James la miró con tranquilidad, sonrió y le dijo:

−Si me lo permite, señora, fui convocado a esta bella estancia por una petición del joven Gabriel mientras frotaba un paño sobre la superficie de este artefacto. Atendiendo a su llamado, he venido a cumplir sus solicitudes. Le ruego que baje el sartén. Podría lastimarse si hace un mal uso del mismo.

−¿O sea que estás acá… por mí? ¡Yupi! —exclamé, feliz de tenerlo conmigo. Le iba a pedir que hiciera mis tareas, que recogiera el desorden de mi cuarto, que organizara mis juguetes… en fin, ahora sí podría jugar en el parque por más tiempo. Suena divino, señor James, pero ¿de veras espera que alguien le crea esa sarta de mentiras? —le preguntó mi mamá tratando de armarse de valor y sin soltar el sartén—. Me parece que usted está algo mayorcito para venirnos con ese cuento.

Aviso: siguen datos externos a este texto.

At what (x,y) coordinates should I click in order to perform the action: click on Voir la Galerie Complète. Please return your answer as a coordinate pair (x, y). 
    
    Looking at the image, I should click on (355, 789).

−Le explicaré: esta máquina, que usted denomina “lavadora”, es un invento del doctor Christopher Jekyll, nieto del científico J.J. Jekyll, que sirviera de inspiración para una novela de misterio escrita hace muuuchos años.

Y prosiguió:

—La máquina tiene cinco velocidades que le permiten desplazarse a diferentes espacio-tiempos, al gusto de la tripulación: solo hay que girar la perilla hacia el tiempo deseado, teniendo cuidado de precisar el lugar que selecciona, y listo. Su mecanismo está hecho con la misma aleación de la lámpara de Aladino, que fuera fundida por el doctor para dicho fin. Al ser frotada, la máquina cumple las mismas funciones de la lámpara, aparte de otras de autoría del doctor Jekyll, como, por lo que ustedes afirman, lavar ropa —explicó James, con la mayor naturalidad, como si fuera normal tener una máquina del tiempo en forma de lavadora con una lámpara de Aladino integrada.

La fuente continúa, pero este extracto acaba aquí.